This week Kevin O’Leary, an outspoken TV business personality,PMP This week Kevin O’Leary, an outspoken TV business personality stated that he is frequently asked if his MBA, or any diploma in general, is worth the expense. He said that obtaining a post-graduate degree indeed made him smarter, but it did not guarantee success. He pointed out that Mark Zuckerberg and Bill Gates, both proud college drop-outs, are incredibly successful.
His commentary caused me to return to a question I am frequently asked when delivering project management courses. Is PMP® certification worth it?
I’m part of a number of training programs. One very large program has completely moved away from A Guide to the Project Management Body of Knowledge (PMBOK® Guide) references in its training material. In fact, in a recent meeting, the course designers were mandated to remove all reference to PMI processes and tools/techniques.
An uncomfortable hush was palpable among those of us delivering the courses. We had, after all, all proudly achieved our PMP accreditation many years ago and, indeed, it’s one of the key prerequisites to be part of the national training team. Why would we not leverage the world’s most recognized project management framework in our course content?
The rational the director provided was that today’s post-secondary institutions, including universities that our program is associated with, are making a clear transition to providing skills that can immediately be deployed in the workplace. Training is often provided at the expense of the employer, and they want return on the training dollar investments. He went on to say items such as PMI’s tools and techniques are irrelevant and that, in contrast, program participants need to know things like how to create budgets, how to manage risks and how to build effective schedules.
25 years of PMP
As a professional with over 25 years of project management experience, I pride myself in bringing a practical approach to project management delivery, and am more focused on meeting project goals than I am about creating specific documentation simply to be compliant with a standard.
You would think, therefore, I would fully align with the direction of the director of the project management training program. Further, you would think my answer to the recurring question about the value of PMP certification would be changing. But my answer remains unchanged.

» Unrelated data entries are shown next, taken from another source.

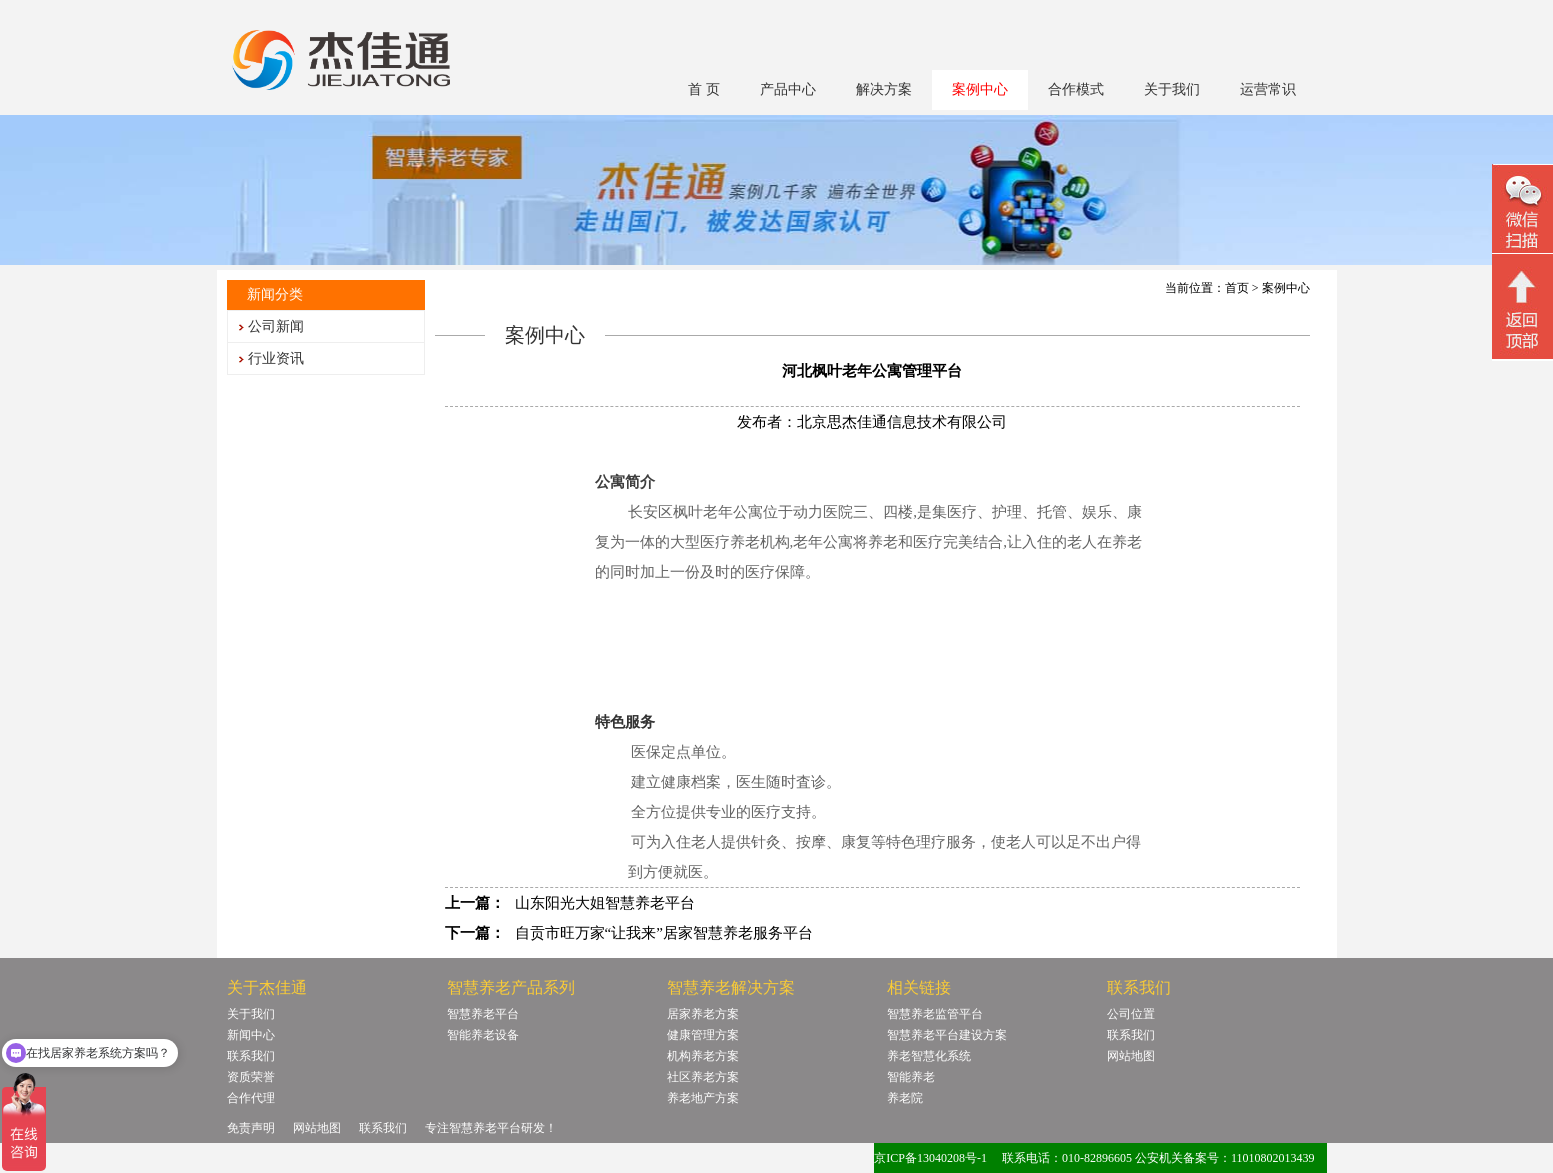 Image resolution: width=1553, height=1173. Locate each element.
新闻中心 (251, 1035)
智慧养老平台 (483, 1014)
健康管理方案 (703, 1035)
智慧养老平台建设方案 (947, 1035)
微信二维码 (1522, 211)
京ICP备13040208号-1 (930, 1158)
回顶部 (1522, 309)
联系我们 (251, 1056)
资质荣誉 (251, 1077)
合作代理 (251, 1098)
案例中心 (980, 89)
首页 (1237, 288)
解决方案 (884, 89)
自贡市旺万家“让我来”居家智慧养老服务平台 (664, 933)
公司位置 (1131, 1014)
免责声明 (251, 1128)
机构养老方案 (703, 1056)
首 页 (704, 89)
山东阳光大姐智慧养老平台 (605, 903)
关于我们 (1172, 89)
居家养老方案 (703, 1014)
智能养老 (911, 1077)
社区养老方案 (703, 1077)
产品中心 (788, 89)
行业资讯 (276, 358)
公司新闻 (276, 326)
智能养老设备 (483, 1035)
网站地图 (1131, 1056)
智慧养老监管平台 (935, 1014)
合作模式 (1076, 89)
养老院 (905, 1098)
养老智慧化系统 (929, 1056)
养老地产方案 (703, 1098)
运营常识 (1268, 89) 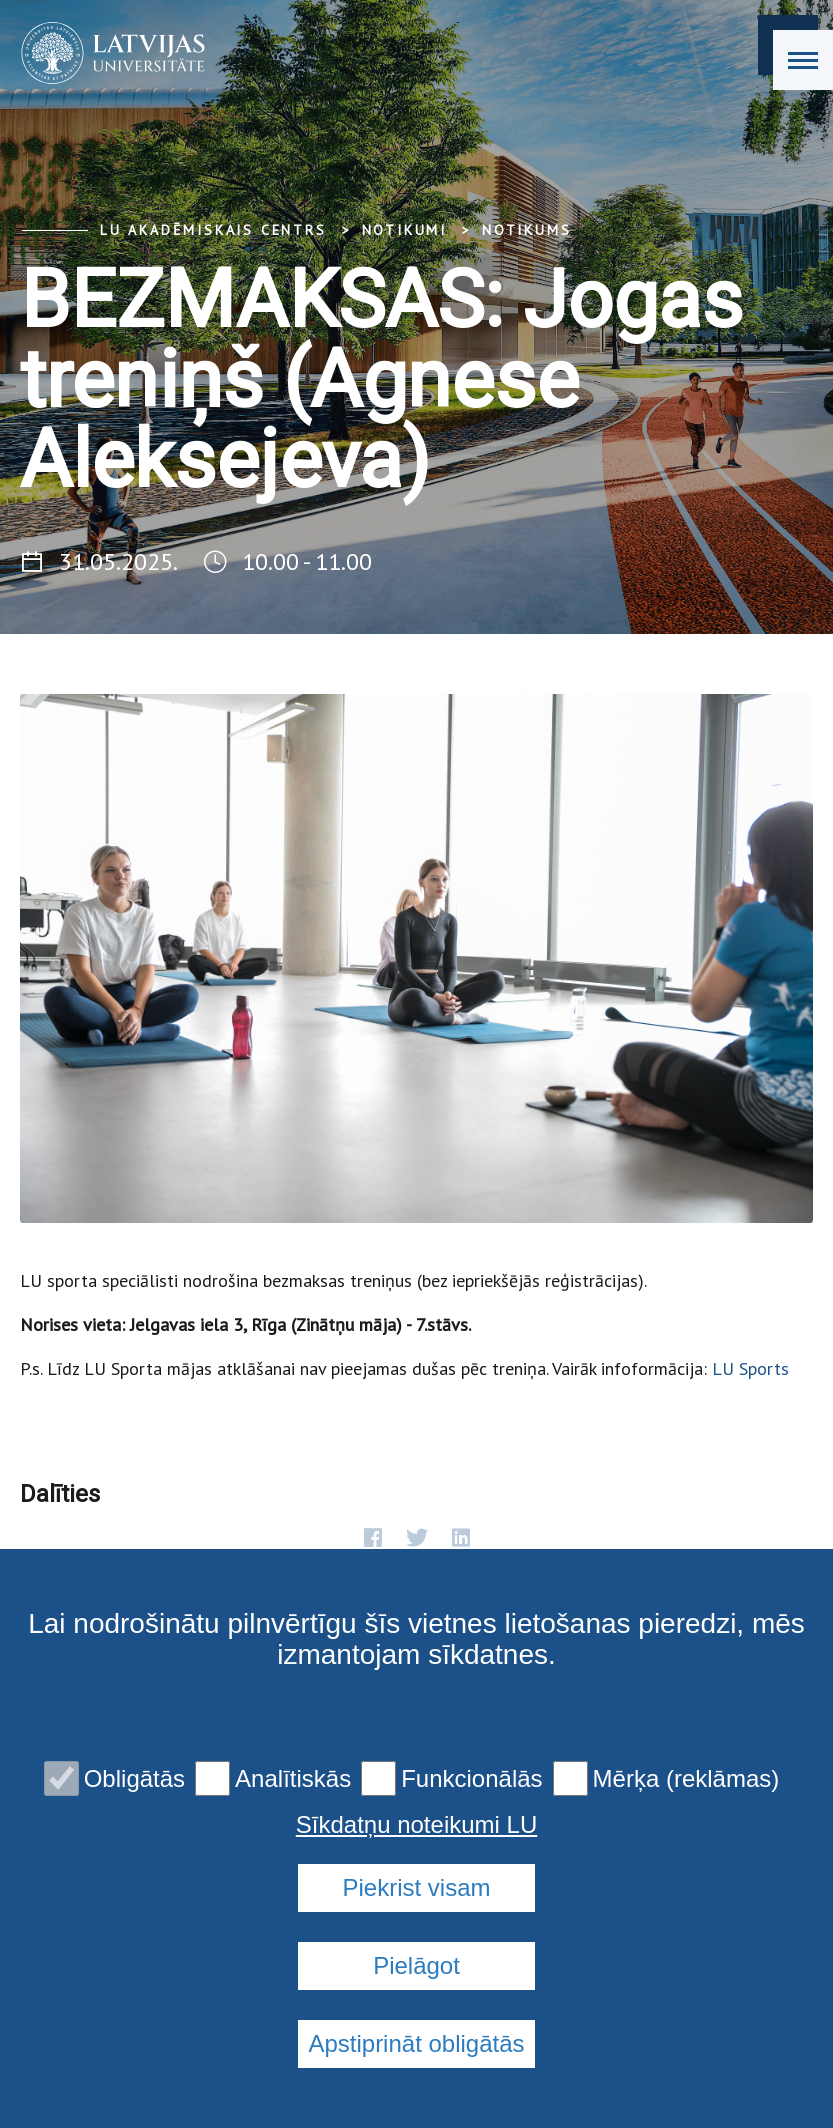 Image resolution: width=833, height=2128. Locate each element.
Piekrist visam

Obtaining the PMP accreditation is difficult. As the saying goes, “If it was easy, everyone would do it.” Putting aside for a moment the evolving PMP exam and radically different seventh edition of the PMBOK Guide, it is extremely challenging to meet the combined requirements to becoming a PMP. Understanding the theory, passing the exam and having the requisite real-world project delivery experience is a daunting task.
I not only recall the amount of effort I expended to successfully complete the PMP exam, but I have coached hundreds of individuals to also be successful. I can speak from a position of experience when I state it is very difficult for most people to absorb the overwhelming amount of theory.
When teaching preparation courses, I jokingly say my students must pour the PMBOK Guide contents into their heads, use that knowledge during the four-hour exam, and then straighten their head back to the normal position. It’s a given that some of what was learned will “fall out,” but much of the world-renowned framework will forever remain embedded in the synapsis of their brain as they continue on a project management career path.
Will they use every process, tool and technique? Obviously not. Have they learned a framework that, if properly applied in the workplace, will most likely lead to improved project success? Unquestionably yes!
As O’Leary stated, the purpose of education and accreditation is to “stuff the toolbox with valuable skills.” The practical project planning and delivery skills developed through professional training should be designed to teach how to be a successful project manager.
Gaining associated accreditation, however, is also important. Imagine all students starting post-graduate studies, but none of them ever graduating. Graduation marks the achievement of a goal. Being awarded a diploma is a demonstration of successfully completing a program and passing all required learning verifications. It separates out those that tried from those that achieved.
The same can be said for individuals who not only develop skills through project management training, but also commit to achieving PMI’s PMP certification. In my opinion, being a PMP provides a clear separation from those that have not achieved it.
As noted above, PMI is evolving the PMP exam. The PMBOK Guide is going through a radical transformation with its seventh edition. This is an excellent demonstration that PMI understands it must evolve. PMI understands that workplace environment and recognizes employers want individuals with practical skills. Employers also want, however, to be able to identify individuals who are prepared to make the effort to separate themselves from the crowd. Achieving PMP certification continues to provide an indicator of project management excellence.